With this new information age, people, especially young people, are more informed than they ever have been. Being informed is good, but it creates a tension between being right and being empathetic.

Lee says, “Justice is certainly needed, but the more we beat that drum, we sometimes forget how we deliver that justice.” It’s important to fight for justice, but it is equally important to extend empathy to people who we feel are “wrong.”

In turn, hipsterism and social media have left our generation incredibly distanced from each other. Even though we might fight for justice and what is right, we fail to become closer together and fight as a group of people rather than singularly from screens.

“[Teenagers] have experienced this [distance] in social media where there’s a lot of information but somehow instead of bringing people closer together, there’s a lot of miscommunication and jumps to conclusions,” Lee says.

It is our job, then, to invite conversation in real life and discuss our differences rather than share articles and posts from others in a passive way. It is our initiative to take in creating a world where discussion is able to happen.

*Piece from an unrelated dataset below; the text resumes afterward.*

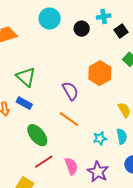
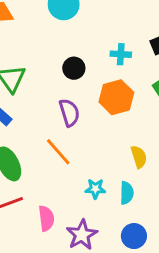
cyan cross: (104, 17) -> (121, 54), moved
black circle: (82, 29) -> (74, 68), moved

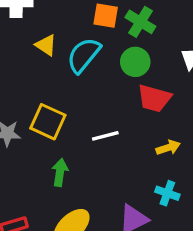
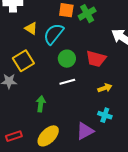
green cross: (140, 22) -> (87, 14), turned 30
green circle: (135, 62) -> (67, 59), moved
yellow square: (48, 122) -> (23, 61), moved, turned 35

In recent events, this distance and lack of empathy has become incredibly clear. After the presidential election, many people felt blindsided by the results and flocked to social media to express their confusion. Both groups, whether confused and upset or content and excited, began to judge the other. In pointing fingers, we avoided actually having conversations and extending empathy.

Lee says, “We may be very right about our perspective but we still have to try to walk in other peoples’ shoes to connect,” he continues, “It’s about how we go about being right rather than if are we right.”

It’s becoming more and more important in the growing popularity of social media that we have the ability to take a step back, empathize, and be able to have productive conversations about different perspectives.

Social media already tailors what we see to what we like, creating homologous groups and echo chambers that are perhaps more subconscious. We lose empathy, then, for anyone outside of those groups as it is nearly impossible for us to fathom that perspective. Lee explains, “When people have different political views, they can’t even imagine what the other side is like.”

This is incredibly dangerous because we are putting on blinders for other perspectives and avoiding confronting the inevitable fact that there will be people who disagree with us. If we remain in the echo chambers that we have built and fail to reach outside of our groups, we begin to take on a mob mentality and avoid any challenges to our ideas.

Lee says, “I am hopeful,” though, for a future ability to have real, honest conversations and close the gap between polarized sides.

It will take empathy, grace, and humility to bridge this gap, through, which I know we are capable of. I challenge each of you to exhibit these traits in your confrontation of people who do not share your opinions, as it is becoming more and more necessary that these conversations happen in order to live in a society in which fighting is not the norm.

Enjoy your cold press, grow a beard, but, please, be empathetic.